The other two approaches work on the concept of “windows” and perform only local optimizations within each. Let $\pi$ denote the permutation of vertices at the start of the local optimization and let ${\pi }_i$ be the i-th vertex in the permutation for $1\le i\le n$. Given that we want to get k parts of (almost) the same size, we consider the ideal split points $q_j=\lfloor \frac{jn}{k}\rfloor$ for $1\le j<k$. Though there are only $k-1$ real split points, we define two dummy split points at either end to make the notation cleaner: $q_0=0$ and $q_k=n$. Then, the ideal partitions, in terms of size, will be formed of $\pi (q_j+1\to q_{j+1})$ for different $0\le j<k$. Given permissible imbalance $\alpha >0$, a window is defined around each (real) split point allowing for $\alpha /2$ imbalance on either side. More precisely, $W_j=\pi ({\pi }_{q_j-{\alpha }^{\prime }}\to {\pi }_{q_j+{\alpha }^{\prime }})$ for ${\alpha }^{\prime }=\lceil \frac{\alpha n}{2k}\rceil$. Essentially we are free to shift the boundaries of partitions within each window without violating the balance requirements. We propose two methods to take advantage of this opportunity. One finds the optimal boundaries within windows, while the other also permutes the vertices in each window arbitrarily to find a better solution.

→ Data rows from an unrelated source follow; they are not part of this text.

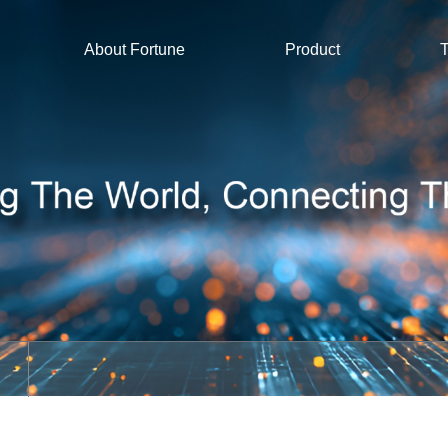
About Fortune
Product
T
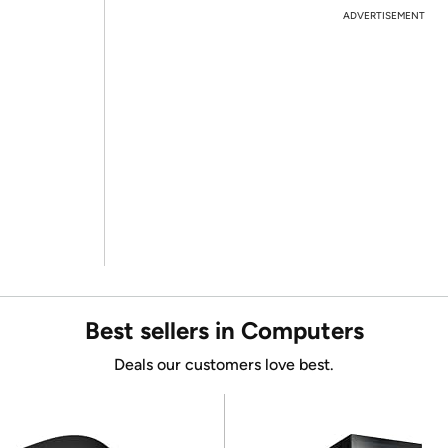
ADVERTISEMENT
Best sellers in Computers
Deals our customers love best.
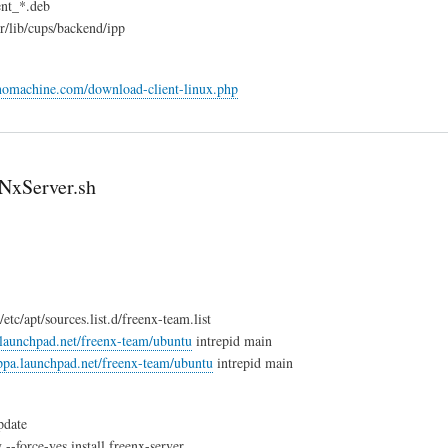
ent_*.deb
/lib/cups/backend/ipp
nomachine.com/download-client-linux.php
eNxServer.sh
tc/apt/sources.list.d/freenx-team.list
.launchpad.net/freenx-team/ubuntu
intrepid main
/ppa.launchpad.net/freenx-team/ubuntu
intrepid main
pdate
 --force-yes install freenx-server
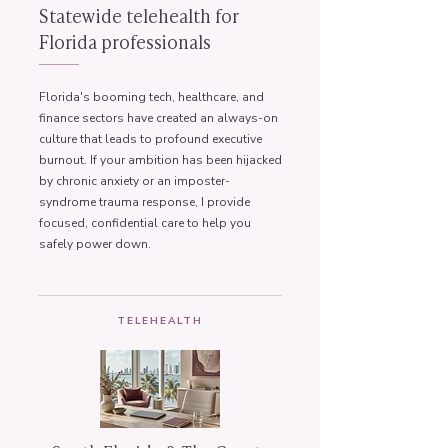
Statewide telehealth for
Florida professionals
Florida's booming tech, healthcare, and
finance sectors have created an always-on
culture that leads to profound executive
burnout. If your ambition has been hijacked
by chronic anxiety or an imposter-
syndrome trauma response, I provide
focused, confidential care to help you
safely power down.
TELEHEALTH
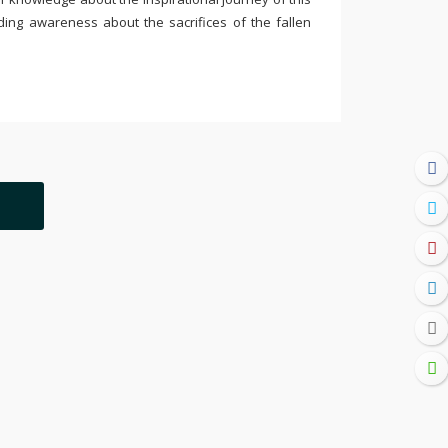
ding awareness about the sacrifices of the fallen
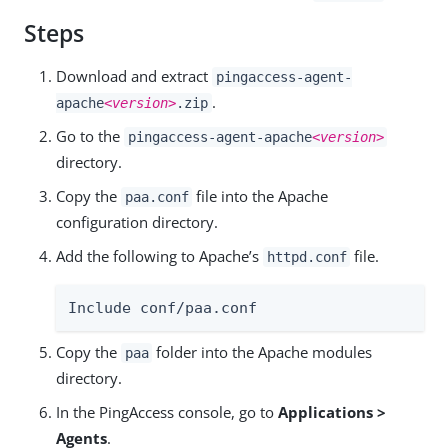
Steps
Download and extract
pingaccess-agent-
.
apache
<version>
.zip
Go to the
pingaccess-agent-apache
<version>
directory.
Copy the
file into the Apache
paa.conf
configuration directory.
Add the following to Apache’s
file.
httpd.conf
Include conf/paa.conf
Copy the
folder into the Apache modules
paa
directory.
In the PingAccess console, go to
Applications >
Agents
.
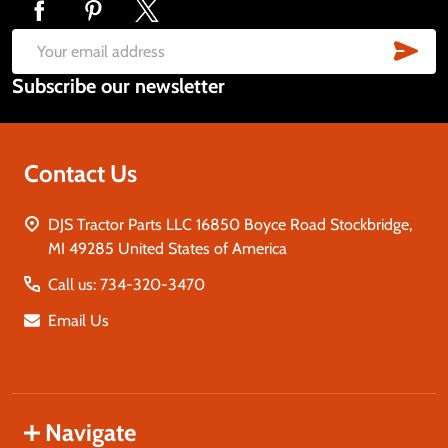
Footer
Start
SUB
Email
Subscribe our newsletter
Address
Contact Us
DJS Tractor Parts LLC 16850 Boyce Road Stockbridge,
MI 49285 United States of America
Call us: 734-320-3470
Email Us
Navigate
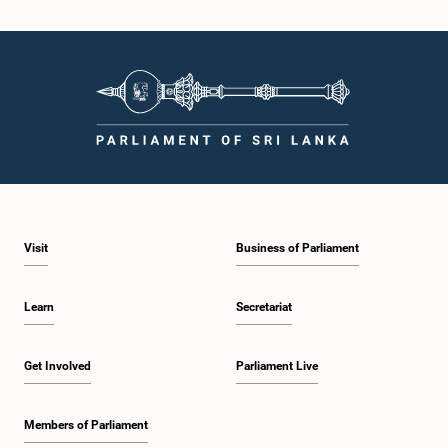
Hon. Wimal Weerawansa, M.P.
Member
Visit
Business of Parliament
Learn
Secretariat
Hon. Lakshman Kiriella, Attorney at Law, M.P.
Get Involved
Parliament Live
Member
Members of Parliament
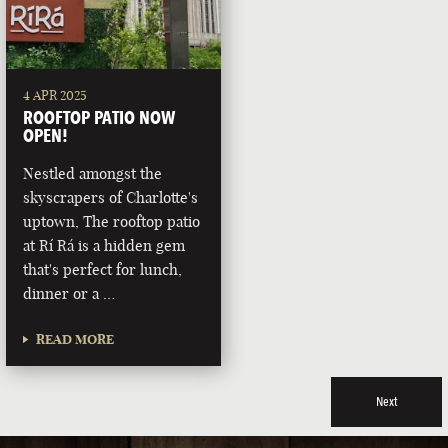
4 APR 2025
ROOFTOP PATIO NOW
OPEN!
Nestled amongst the
skyscrapers of Charlotte's
uptown, The rooftop patio
at Rí Rá is a hidden gem
that's perfect for lunch,
dinner or a …
READ MORE
Next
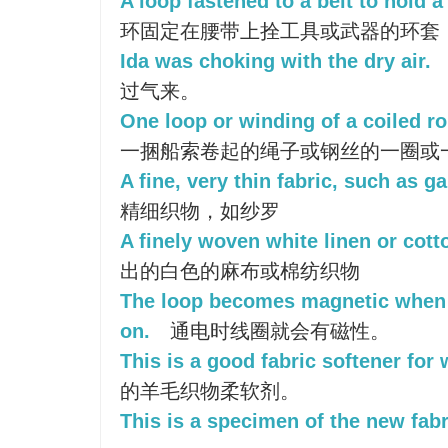
A loop fastened to a belt to hold 
环固定在腰带上拴工具或武器的环套
Ida was choking with the dry air.
过气来。
One loop or winding of a coiled ro
一捆船索卷起的绳子或钢丝的一圈或
A fine, very thin fabric, such as g
精细织物，如纱罗
A finely woven white linen or cotto
出的白色的麻布或棉纺织物
The loop becomes magnetic when t
on.
通电时线圈就会有磁性。
This is a good fabric softener for
的羊毛织物柔软剂。
This is a specimen of the new fabr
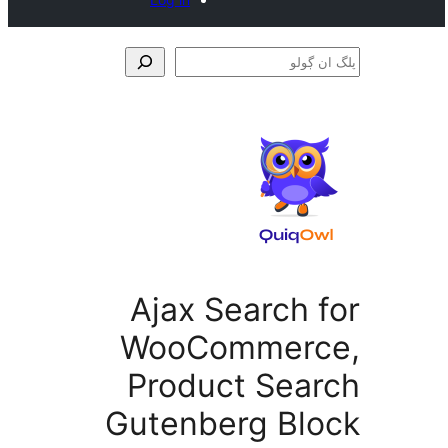
Ajax Search 
WooCommer
Product Sea
Gutenberg Bl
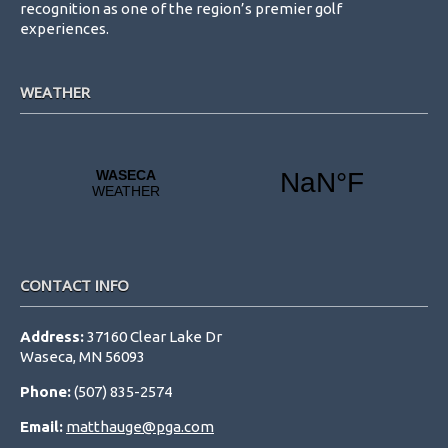
recognition as one of the region’s premier golf
experiences.
WEATHER
CONTACT INFO
Address:
37160 Clear Lake Dr
Waseca, MN 56093
Phone:
(507) 835-2574
Email:
matthauge@pga.com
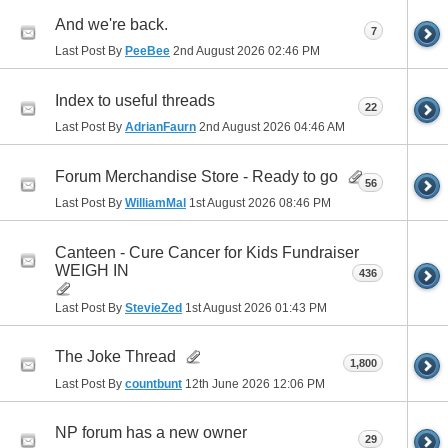
And we're back.
7
Last Post By
PeeBee
2nd August 2026
02:46 PM
Index to useful threads
22
Last Post By
AdrianFaurn
2nd August 2026
04:46 AM
Forum Merchandise Store - Ready to go
56
Last Post By
WilliamMal
1st August 2026
08:46 PM
Canteen - Cure Cancer for Kids Fundraiser
WEIGH IN
436
Last Post By
StevieZed
1st August 2026
01:43 PM
The Joke Thread
1,800
Last Post By
countbunt
12th June 2026
12:06 PM
NP forum has a new owner
29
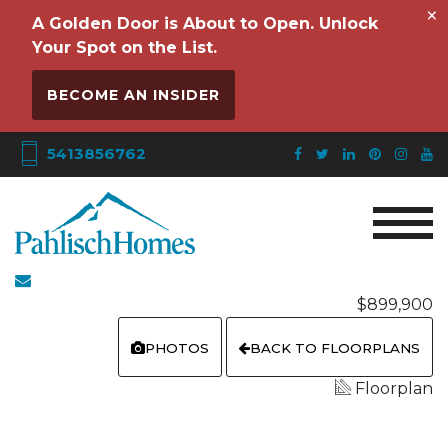
×
A Golden Door is About to Open. Unlock
Your Spot on the List.
BECOME AN INSIDER
5413856762
$899,900
PHOTOS
BACK TO FLOORPLANS
Floorplan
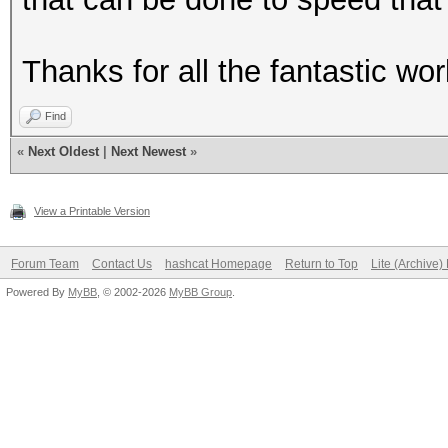
Thanks for all the fantastic wor
Find
«
Next Oldest
|
Next Newest
»
View a Printable Version
Forum Team
Contact Us
hashcat Homepage
Return to Top
Lite (Archive
Powered By
MyBB
, © 2002-2026
MyBB Group
.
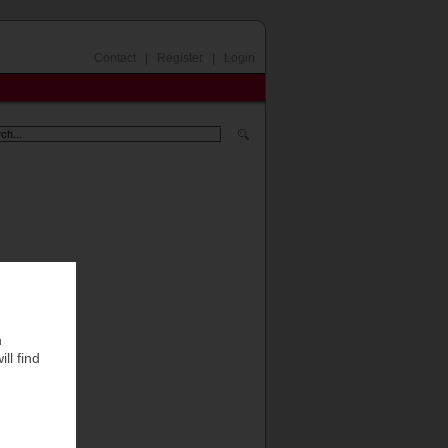
Contact
|
Register
|
Login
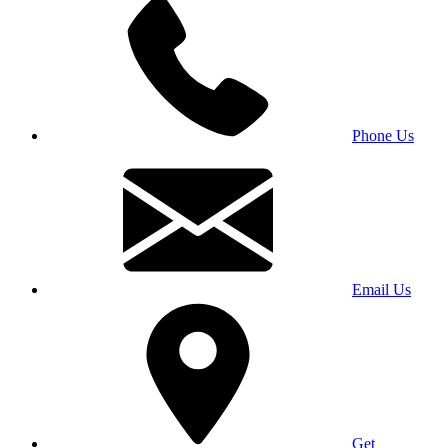
Phone Us
Email Us
Get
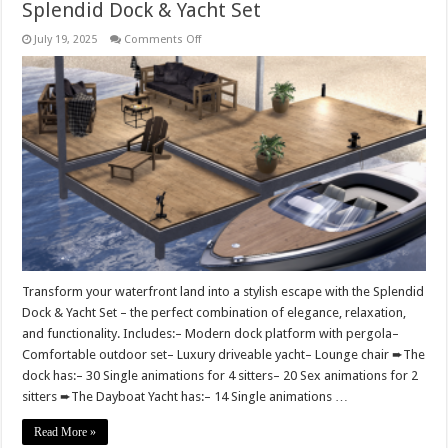
Splendid Dock & Yacht Set
on
July 19, 2025
Comments Off
Splendid
Dock
&
Yacht
Set
Transform your waterfront land into a stylish escape with the Splendid
Dock & Yacht Set – the perfect combination of elegance, relaxation,
and functionality. Includes:– Modern dock platform with pergola–
Comfortable outdoor set– Luxury driveable yacht– Lounge chair ➨The
dock has:– 30 Single animations for 4 sitters– 20 Sex animations for 2
sitters ➨The Dayboat Yacht has:– 14 Single animations …
Read More »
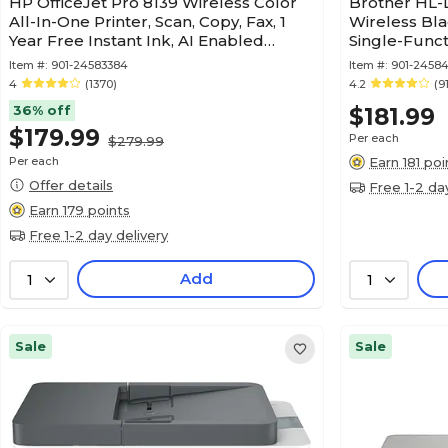
HP OfficeJet Pro 8139 Wireless Color
Brother HL
All-In-One Printer, Scan, Copy, Fax, 1
Wireless Bla
Year Free Instant Ink, AI Enabled
Single-Functi
(C2VK3A)
Subscriptio
Item #:
901-24583384
Item #:
901-2458
4
(1370)
4.2
(9
36% off
$181.99
$179.99
Per each
$279.99
Per each
Earn 181 poi
Offer details
Free 1-2 da
Earn 179 points
Free 1-2 day delivery
Add
1
1
Sale
Sale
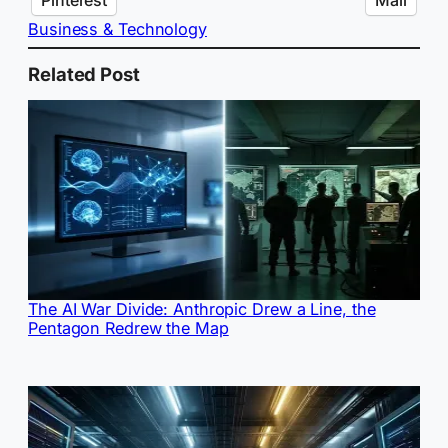
Business & Technology
Related Post
The AI War Divide: Anthropic Drew a Line, the
Pentagon Redrew the Map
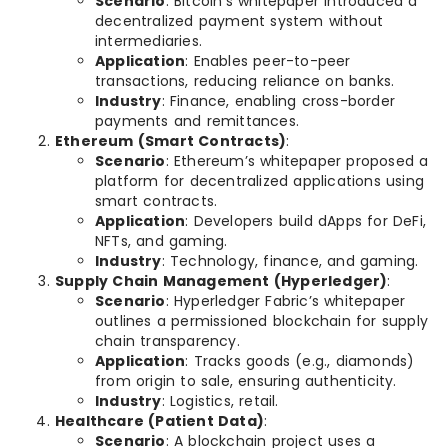
Scenario
: Bitcoin’s whitepaper introduced a
decentralized payment system without
intermediaries.
Application
: Enables peer-to-peer
transactions, reducing reliance on banks.
Industry
: Finance, enabling cross-border
payments and remittances.
Ethereum (Smart Contracts)
:
Scenario
: Ethereum’s whitepaper proposed a
platform for decentralized applications using
smart contracts.
Application
: Developers build dApps for DeFi,
NFTs, and gaming.
Industry
: Technology, finance, and gaming.
Supply Chain Management (Hyperledger)
:
Scenario
: Hyperledger Fabric’s whitepaper
outlines a permissioned blockchain for supply
chain transparency.
Application
: Tracks goods (e.g., diamonds)
from origin to sale, ensuring authenticity.
Industry
: Logistics, retail.
Healthcare (Patient Data)
:
Scenario
: A blockchain project uses a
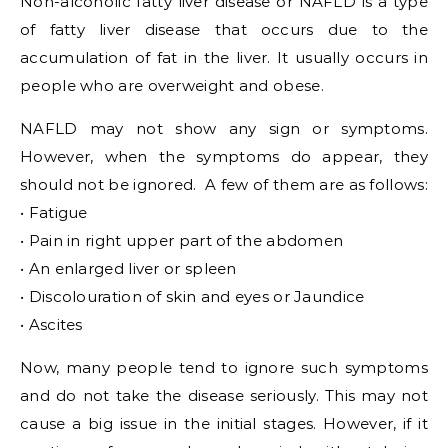
Non-alcoholic fatty liver disease or NAFLD is a type
of fatty liver disease that occurs due to the
accumulation of fat in the liver. It usually occurs in
people who are overweight and obese.
NAFLD may not show any sign or symptoms.
However, when the symptoms do appear, they
should not be ignored. A few of them are as follows:
• Fatigue
• Pain in right upper part of the abdomen
• An enlarged liver or spleen
• Discolouration of skin and eyes or Jaundice
• Ascites
Now, many people tend to ignore such symptoms
and do not take the disease seriously. This may not
cause a big issue in the initial stages. However, if it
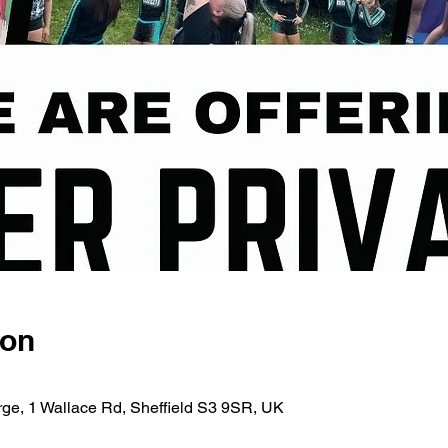
ion
rge, 1 Wallace Rd, Sheffield S3 9SR, UK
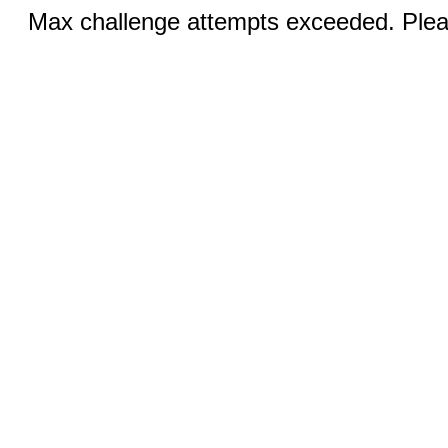
Max challenge attempts exceeded. Pleas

5.1. Dynamic Program to Optimize Cuts

The partitioning problem becomes more tractable if we fix an ordering $\pi$ of vertices and insist on each partition consisting of consecutive vertices (perhaps, with wrap-around). Let us for now assume that no wrap-around is permissible; that is, each part corresponds to a contiguous subset of vertices on $\pi$.

In the dynamic programming (DP) framework, instead of solving the given instance, we solve several instances (all based on the input and closely related to one another) and do so in a carefully chosen sequence such that the instances already solved make it easier to quickly solve newer instances, culminating in the solution to the real instance.

Let $A_{i,j,q}$ for $1\le i,j\le n,1\le q\le k,j\ge i-1$ denote the smallest cut size achievable for the subgraph induced by vertices $\pi (i\to j)$ if exactly q partitions thereof are desired. Once all these entries are computed, $A_{1,n,k}$ yields the solution to the original problem. As is customary in dynamic programs, we only discuss how to find the “cost”—here, the cut size—of the optimal solution; finding the actual solution—here, the partition—can be achieved in a straight-forward manner by adding certain information to the DP table.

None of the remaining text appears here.